(Material for the task)

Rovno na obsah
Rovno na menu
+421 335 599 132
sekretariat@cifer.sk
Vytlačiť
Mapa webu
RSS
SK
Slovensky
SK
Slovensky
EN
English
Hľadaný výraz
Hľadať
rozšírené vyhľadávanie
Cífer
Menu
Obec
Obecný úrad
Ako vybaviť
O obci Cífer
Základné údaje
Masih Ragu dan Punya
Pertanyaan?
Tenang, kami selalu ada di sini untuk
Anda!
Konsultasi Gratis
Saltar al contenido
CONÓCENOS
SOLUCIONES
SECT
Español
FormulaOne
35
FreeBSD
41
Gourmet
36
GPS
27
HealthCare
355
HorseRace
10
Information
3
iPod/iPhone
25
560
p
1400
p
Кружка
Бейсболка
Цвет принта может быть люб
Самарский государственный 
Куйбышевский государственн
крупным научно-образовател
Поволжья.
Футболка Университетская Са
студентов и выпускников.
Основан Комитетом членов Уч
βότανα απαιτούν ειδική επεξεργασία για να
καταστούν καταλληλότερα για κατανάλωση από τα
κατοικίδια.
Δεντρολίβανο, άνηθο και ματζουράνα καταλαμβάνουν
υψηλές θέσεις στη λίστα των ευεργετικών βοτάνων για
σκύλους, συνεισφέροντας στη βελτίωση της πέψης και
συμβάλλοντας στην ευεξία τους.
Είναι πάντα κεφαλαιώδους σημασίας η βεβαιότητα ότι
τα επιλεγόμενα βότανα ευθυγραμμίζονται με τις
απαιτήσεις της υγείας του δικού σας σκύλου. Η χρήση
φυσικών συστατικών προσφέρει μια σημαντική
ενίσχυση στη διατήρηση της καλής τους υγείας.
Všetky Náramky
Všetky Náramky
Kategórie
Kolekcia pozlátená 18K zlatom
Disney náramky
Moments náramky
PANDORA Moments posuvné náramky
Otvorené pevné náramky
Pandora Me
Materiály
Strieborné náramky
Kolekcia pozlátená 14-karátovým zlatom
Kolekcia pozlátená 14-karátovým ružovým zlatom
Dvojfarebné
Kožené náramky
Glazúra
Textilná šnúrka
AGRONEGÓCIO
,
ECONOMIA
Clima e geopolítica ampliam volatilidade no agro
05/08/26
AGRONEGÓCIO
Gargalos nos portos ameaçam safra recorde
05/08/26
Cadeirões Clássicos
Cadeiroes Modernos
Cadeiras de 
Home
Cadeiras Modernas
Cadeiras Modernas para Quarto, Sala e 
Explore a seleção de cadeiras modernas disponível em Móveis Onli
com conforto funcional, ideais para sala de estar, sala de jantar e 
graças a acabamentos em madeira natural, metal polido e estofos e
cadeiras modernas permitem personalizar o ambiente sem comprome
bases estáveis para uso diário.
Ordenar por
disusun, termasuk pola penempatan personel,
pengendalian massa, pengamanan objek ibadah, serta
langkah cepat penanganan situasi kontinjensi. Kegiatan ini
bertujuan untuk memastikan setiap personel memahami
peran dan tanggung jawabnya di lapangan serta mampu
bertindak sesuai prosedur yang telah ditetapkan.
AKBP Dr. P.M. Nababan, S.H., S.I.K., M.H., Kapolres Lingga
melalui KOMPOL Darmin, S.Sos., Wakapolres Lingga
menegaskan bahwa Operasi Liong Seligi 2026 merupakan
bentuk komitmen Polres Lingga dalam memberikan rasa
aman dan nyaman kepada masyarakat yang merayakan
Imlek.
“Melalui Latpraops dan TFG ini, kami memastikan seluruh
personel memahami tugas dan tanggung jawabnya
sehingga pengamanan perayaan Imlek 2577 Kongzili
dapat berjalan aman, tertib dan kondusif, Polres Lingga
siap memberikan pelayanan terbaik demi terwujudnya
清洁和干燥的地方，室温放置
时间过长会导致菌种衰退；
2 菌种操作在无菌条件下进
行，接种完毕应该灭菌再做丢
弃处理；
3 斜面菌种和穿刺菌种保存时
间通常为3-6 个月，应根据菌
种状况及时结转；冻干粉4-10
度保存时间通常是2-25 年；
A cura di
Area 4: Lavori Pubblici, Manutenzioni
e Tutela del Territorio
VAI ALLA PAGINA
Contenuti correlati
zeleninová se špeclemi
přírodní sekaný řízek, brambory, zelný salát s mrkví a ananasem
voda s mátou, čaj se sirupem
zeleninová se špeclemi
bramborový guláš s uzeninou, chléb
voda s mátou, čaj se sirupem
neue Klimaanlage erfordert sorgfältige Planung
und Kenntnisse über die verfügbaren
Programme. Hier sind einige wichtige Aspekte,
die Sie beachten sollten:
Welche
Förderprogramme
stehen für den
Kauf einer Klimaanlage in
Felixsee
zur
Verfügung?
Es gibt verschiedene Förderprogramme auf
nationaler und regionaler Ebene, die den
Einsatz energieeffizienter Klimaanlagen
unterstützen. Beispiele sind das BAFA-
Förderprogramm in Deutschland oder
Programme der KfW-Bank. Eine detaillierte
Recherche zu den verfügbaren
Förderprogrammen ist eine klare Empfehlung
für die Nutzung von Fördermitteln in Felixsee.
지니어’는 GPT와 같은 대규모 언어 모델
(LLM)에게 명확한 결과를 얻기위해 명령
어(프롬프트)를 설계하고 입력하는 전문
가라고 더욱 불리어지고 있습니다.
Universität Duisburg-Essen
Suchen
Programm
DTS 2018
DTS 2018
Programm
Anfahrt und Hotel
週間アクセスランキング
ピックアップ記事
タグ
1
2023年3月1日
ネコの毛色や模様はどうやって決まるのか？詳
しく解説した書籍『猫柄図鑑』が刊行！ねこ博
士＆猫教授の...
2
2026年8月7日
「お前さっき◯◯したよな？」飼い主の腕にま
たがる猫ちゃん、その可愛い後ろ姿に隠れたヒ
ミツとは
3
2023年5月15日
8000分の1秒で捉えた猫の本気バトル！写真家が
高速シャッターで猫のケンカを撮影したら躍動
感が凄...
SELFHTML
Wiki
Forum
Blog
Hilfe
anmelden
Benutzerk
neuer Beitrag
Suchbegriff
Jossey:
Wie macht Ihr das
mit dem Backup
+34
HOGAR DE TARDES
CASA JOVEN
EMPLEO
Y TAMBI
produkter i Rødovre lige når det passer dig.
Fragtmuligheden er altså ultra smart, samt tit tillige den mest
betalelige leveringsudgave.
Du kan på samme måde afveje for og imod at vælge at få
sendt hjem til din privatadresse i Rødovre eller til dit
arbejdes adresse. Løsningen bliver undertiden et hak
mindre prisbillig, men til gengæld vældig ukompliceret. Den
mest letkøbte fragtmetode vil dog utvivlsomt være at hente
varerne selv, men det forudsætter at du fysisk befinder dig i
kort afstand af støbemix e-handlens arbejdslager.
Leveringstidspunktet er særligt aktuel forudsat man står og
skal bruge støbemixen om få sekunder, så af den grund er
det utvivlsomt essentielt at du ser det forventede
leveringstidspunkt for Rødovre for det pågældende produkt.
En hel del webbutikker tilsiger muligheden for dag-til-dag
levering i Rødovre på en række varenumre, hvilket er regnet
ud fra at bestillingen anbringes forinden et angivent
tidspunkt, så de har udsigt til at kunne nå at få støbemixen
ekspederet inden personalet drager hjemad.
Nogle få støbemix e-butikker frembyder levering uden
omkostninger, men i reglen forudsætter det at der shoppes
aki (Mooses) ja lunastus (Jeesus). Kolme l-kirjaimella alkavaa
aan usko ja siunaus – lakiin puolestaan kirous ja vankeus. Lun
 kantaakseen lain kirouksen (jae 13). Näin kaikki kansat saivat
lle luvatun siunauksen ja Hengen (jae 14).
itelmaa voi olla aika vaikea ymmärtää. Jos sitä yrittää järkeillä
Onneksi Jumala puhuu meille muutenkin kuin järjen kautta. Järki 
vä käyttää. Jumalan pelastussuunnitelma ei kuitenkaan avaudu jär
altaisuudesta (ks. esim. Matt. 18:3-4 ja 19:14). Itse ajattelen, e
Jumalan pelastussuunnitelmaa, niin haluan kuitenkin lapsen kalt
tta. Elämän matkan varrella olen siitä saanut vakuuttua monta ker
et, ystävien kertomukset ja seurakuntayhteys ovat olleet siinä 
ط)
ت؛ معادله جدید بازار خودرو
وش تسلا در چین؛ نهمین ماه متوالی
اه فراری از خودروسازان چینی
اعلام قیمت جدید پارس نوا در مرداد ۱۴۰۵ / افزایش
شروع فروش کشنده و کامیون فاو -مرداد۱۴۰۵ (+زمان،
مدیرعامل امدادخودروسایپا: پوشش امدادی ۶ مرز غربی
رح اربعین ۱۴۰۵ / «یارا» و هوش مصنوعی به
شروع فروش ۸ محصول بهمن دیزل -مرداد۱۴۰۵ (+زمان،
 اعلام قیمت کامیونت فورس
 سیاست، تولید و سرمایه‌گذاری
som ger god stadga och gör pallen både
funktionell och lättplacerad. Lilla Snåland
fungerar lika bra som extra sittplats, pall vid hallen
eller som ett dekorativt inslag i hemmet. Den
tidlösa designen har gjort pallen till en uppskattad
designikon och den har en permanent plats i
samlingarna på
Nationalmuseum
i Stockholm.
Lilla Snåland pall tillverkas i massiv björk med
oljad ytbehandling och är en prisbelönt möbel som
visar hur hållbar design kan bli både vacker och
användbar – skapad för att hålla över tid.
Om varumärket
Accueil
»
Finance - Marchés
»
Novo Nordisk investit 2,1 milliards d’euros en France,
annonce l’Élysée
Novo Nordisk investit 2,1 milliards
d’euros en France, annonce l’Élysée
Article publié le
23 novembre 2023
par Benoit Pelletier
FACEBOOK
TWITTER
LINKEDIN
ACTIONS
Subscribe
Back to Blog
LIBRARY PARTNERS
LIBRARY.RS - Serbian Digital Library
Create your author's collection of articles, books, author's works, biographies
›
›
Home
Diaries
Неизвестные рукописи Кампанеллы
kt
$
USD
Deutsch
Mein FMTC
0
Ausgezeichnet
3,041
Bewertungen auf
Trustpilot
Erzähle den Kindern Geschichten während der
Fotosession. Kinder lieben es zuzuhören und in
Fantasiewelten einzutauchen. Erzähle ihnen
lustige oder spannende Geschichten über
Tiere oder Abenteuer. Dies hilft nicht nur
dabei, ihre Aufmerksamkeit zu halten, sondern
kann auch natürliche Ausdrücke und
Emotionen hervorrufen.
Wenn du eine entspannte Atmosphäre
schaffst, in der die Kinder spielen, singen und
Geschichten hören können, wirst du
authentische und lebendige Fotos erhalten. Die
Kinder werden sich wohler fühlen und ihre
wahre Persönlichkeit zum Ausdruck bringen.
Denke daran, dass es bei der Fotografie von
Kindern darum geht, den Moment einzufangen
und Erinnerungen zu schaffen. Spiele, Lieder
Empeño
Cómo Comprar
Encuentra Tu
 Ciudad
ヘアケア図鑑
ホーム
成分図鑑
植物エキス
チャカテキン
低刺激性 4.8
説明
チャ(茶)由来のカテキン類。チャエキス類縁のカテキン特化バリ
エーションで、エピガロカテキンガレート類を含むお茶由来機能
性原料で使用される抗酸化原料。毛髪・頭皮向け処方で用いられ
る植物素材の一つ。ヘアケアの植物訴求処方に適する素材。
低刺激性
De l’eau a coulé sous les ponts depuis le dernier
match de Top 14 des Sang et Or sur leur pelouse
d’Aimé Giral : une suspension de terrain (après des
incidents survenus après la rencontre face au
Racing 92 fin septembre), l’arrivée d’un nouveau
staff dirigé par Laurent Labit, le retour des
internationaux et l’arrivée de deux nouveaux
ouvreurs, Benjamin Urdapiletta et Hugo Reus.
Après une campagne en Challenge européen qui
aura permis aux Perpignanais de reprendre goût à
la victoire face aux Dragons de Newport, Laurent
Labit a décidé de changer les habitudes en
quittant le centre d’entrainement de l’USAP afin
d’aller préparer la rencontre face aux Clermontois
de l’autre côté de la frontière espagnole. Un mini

(End Material for the task)

*Your task*: Find the lines in the records above that hold the word "زمان", and give only how many there are.

*Answer to the problem*: 2